Voici les postes incontournables à inclure dans votre calcul :
- Prix d’achat du bien (prix négocié, net vendeur)
- Frais de notaire : entre 7 et 8 % dans l’ancien, 2 à 3 % dans le neuf
- Frais d’agence immobilière : 3 à 6 % du prix (sauf si charge vendeur)
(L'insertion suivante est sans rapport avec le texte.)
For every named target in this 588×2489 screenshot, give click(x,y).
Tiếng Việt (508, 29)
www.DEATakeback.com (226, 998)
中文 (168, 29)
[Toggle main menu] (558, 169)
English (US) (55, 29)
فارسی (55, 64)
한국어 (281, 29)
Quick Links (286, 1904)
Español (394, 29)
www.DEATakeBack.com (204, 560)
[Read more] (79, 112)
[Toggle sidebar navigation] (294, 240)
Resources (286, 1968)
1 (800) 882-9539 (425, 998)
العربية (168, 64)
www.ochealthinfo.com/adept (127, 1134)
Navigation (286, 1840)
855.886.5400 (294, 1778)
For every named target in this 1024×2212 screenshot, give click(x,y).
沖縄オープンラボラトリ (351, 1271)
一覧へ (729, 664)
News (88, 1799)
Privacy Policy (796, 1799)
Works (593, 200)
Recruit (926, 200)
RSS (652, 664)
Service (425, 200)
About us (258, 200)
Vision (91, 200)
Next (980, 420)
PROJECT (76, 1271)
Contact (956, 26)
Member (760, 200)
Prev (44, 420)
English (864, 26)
- Frais de dossier bancaire : 500 à 1 500 €
- Frais de garantie (caution ou hypothèque) : 1 à 2 % du capital emprunté
- Coût de l’assurance emprunteur : souvent 0,20 à 0,40 % du capital par an
- Travaux éventuels : à budgéter séparément, idéalement avant la signature
Exemple #1 — Cas pratique concret (2025) Sophie, 29 ans, infirmière à Lyon, vise un appartement à 220 000 €. Frais de notaire (ancien) : ~16 500 € Frais d’agence : 8 800 € (charge acquéreur) Frais bancaires + garantie : ~3 500 € Budget total mobilisé : 248 800 € Avec un apport de 25 000 €, elle doit emprunter 223 800 € auprès de sa banque.
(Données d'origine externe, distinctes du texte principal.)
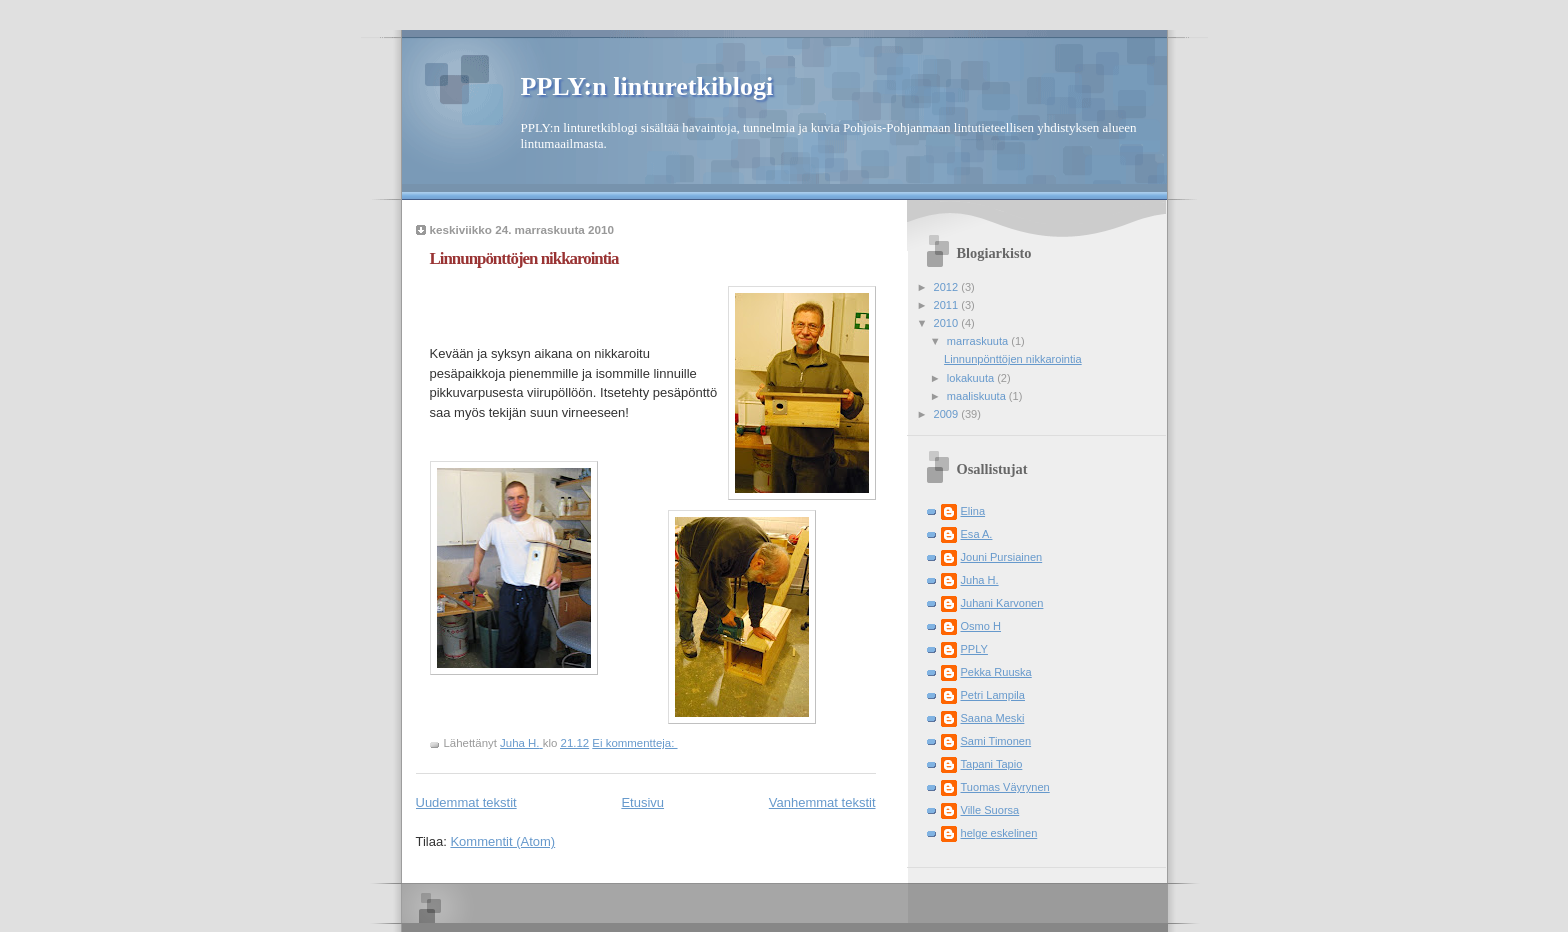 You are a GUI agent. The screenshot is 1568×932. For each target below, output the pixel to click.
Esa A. (977, 534)
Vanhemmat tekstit (822, 802)
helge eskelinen (999, 833)
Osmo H (981, 626)
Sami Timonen (996, 741)
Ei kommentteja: (634, 743)
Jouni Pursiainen (1002, 557)
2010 (948, 323)
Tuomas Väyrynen (1005, 787)
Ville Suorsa (990, 810)
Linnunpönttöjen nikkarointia (524, 258)
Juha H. (980, 580)
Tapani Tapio (992, 764)
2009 (948, 414)
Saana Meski (993, 718)
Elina (973, 511)
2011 (948, 305)
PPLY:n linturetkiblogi (647, 86)
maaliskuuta (978, 396)
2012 (948, 287)
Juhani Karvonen (1002, 603)
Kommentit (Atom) (502, 841)
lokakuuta (972, 378)
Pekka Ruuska (996, 672)
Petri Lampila (993, 695)
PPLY (974, 649)
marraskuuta (979, 341)
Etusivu (642, 802)
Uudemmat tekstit (466, 802) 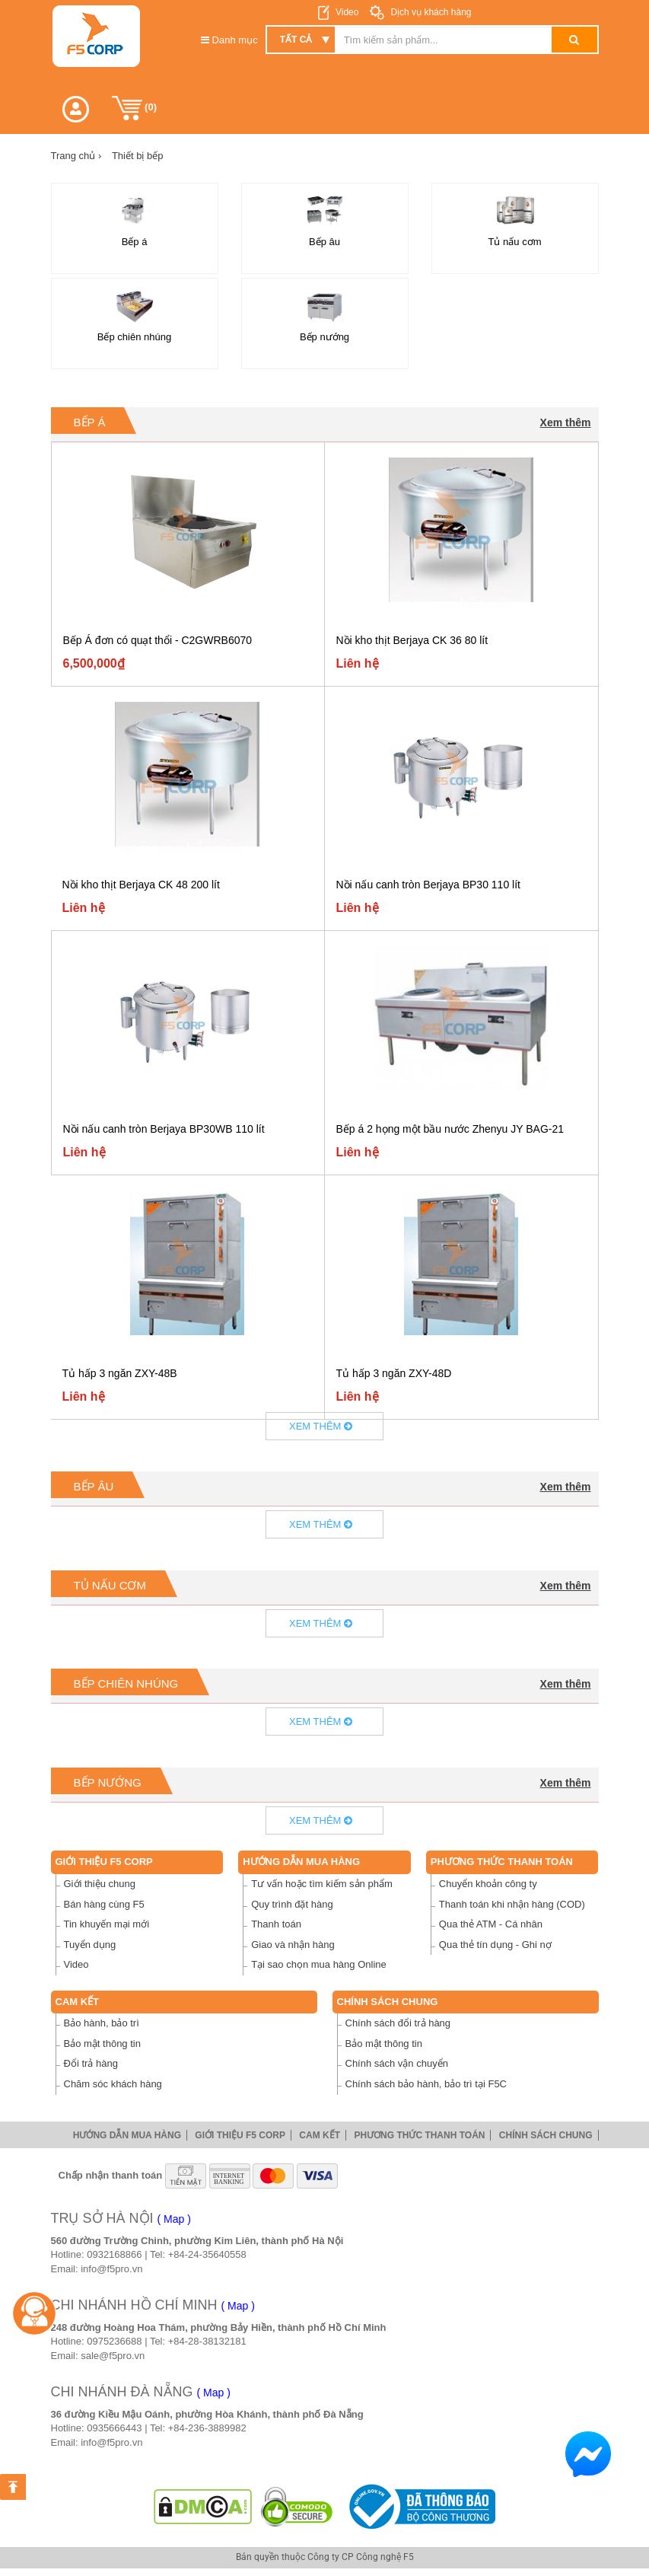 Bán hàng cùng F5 (104, 1904)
Quel est l’apport personnel minimum à prévoir pour un achat immobilier en 2025 ?
Les banques exigent en général un apport couvrant au minimum les frais annexes, soit 10 % du prix du bien dans l’ancien. Un apport de 20 % vous permet d’obtenir de meilleures conditions de taux.
En 2025-2026, les banques sont redevenues plus souples sur les dossiers solides, mais le niveau d’apport reste un signal fort de votre sérieux financier.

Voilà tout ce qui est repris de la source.